Paul L. Caron
Dean





Sunday, January 28, 2024

Rethinking The ‘Danger’ Of Public Christianity

D.G. Hart (Hillsdale College), Rethinking the "Danger" of Public Christianity:

Chritianity and LiberalismIn 1923, a middle-aged professor of New Testament at Princeton Seminary, J. Gresham Machen, produced a book that asserted liberal Protestantism was not simply a defective version of Christianity but a different religion altogether. Talk about provocative. Was Machen trolling liberal Protestants? One hundred years later, white conservative Protestants in the US spent a good chunk of last year commemorating Machen’s Christianity and Liberalism. The reasons are not hard to imagine. Here was a student of the Bible who was fed up with what religious and political Progressivism was doing to American churches and society. Machen breached the manners and ethos of elite society to claim that America’s largest churches were Christian in name only. If today’s post-liberal Christian Nationalists wanted a historical figure to emulate in their own frustrations with contemporary America, Machen is an obvious candidate.

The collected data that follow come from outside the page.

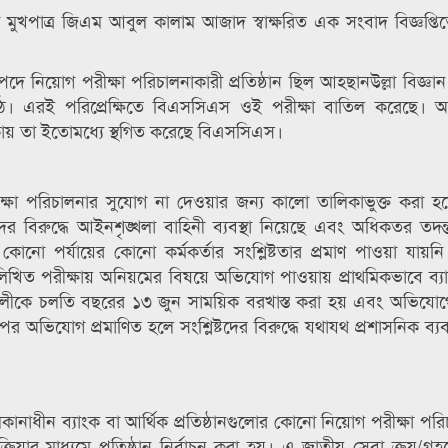
ী মুখপাত্র জিএম আবুল কালাম আজাদ স্বাক্ষরিত এক সংবাদ বিজ্ঞপ্তি
 পদে নিয়োগ পরীক্ষা পরিচালনাকারী প্রতিষ্ঠান ছিল আহছানউল্লা বিজ্ঞান ও
 ওঠে। এরই পরিপ্রেক্ষিতে বিএসসিএস ওই পরীক্ষা বাতিল করেছে। আ
থাকায় তা ইতোমধ্যে স্থগিত করেছে বিএসসিএস।
ীক্ষা পরিচালনার সুযোগ না দেওয়ার জন্য কালো তালিকাভুক্ত করা 
ক্তিদের বিরুদ্ধে আইনশৃঙ্খলা বাহিনী ব্যবস্থা নিয়েছে এবং অধিকতর তদন্ত
 কোনো পর্যায়ের কোনো কর্মকর্তার সংশ্লিষ্টতার প্রমাণ পাওয়া যায়নি
খিত পরীক্ষায় অনিয়মের বিষয়ে অভিযোগ পাওয়ায় প্রাথমিকভাবে ব্যাং
ীকে চলতি বছরের ১৩ জুন সাময়িক বরখাস্ত করা হয় এবং অভিযোগের
পর অভিযোগ প্রমাণিত হলে সংশ্লিষ্টদের বিরুদ্ধে যথাযথ প্রশাসনিক ব্যব
লিকানাধীন ব্যাংক বা আর্থিক প্রতিষ্ঠানগুলোর কোনো নিয়োগ পরীক্ষা পর
প্রক্রিয়ার মাধ্যমে প্রতিষ্ঠান নির্বাচন করা হয়। এ জাতীয় সেবা ক্রয়/গ্রহণ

The problem is that the Princeton professor was several lanes removed from the idea that America was a Christian nation. His complaint about liberal Protestantism was mainly theological. He conceded that liberals had a point about the difficulty of science-following modern people believing in the miracles that came with the Bible. The virgin birth (a topic about which Machen wrote a lengthy book) and the resurrection of Christ were hard beliefs to maintain among college-educated Americans. The problem, as Machen pointed out, was that removing the supernatural parts of Jesus turned Christianity into a different religion. In the words of H. L. Mencken, who wrote a favorable obituary of Machen (who died in 1937), liberal Protestants had turned Christianity into effete “nursery rhymes,” a “series of sweet attitudes, possible to anyone not actually in jail for felony.” ...

Machen’s appeal to contemporary Protestants may have a significance that few have noticed. For all of the commentary, mixed with alarm, about blurring the lines of religion and American politics generally and the dangers of Christian nationalism specifically, the wide and diverse audience for Christianity and Liberalism shows that Protestant conservatives are motivated more by faith than by politics. Machen was far removed from Christian Americanism and mocked Progressives for identifying the United States (understood here as a redeemer nation) with the Kingdom of God. In a similar way, politics have been distant from the commemorations of his book. Today’s Protestants are drawn to Machen’s understanding of salvation and the church. ... Machen called for the church to be the church and to step aside from politics.  ...

If more people noticed all the Protestants reading Machen in 2023, those same observers might rethink the alleged danger that historic Christianity poses to the American Republic.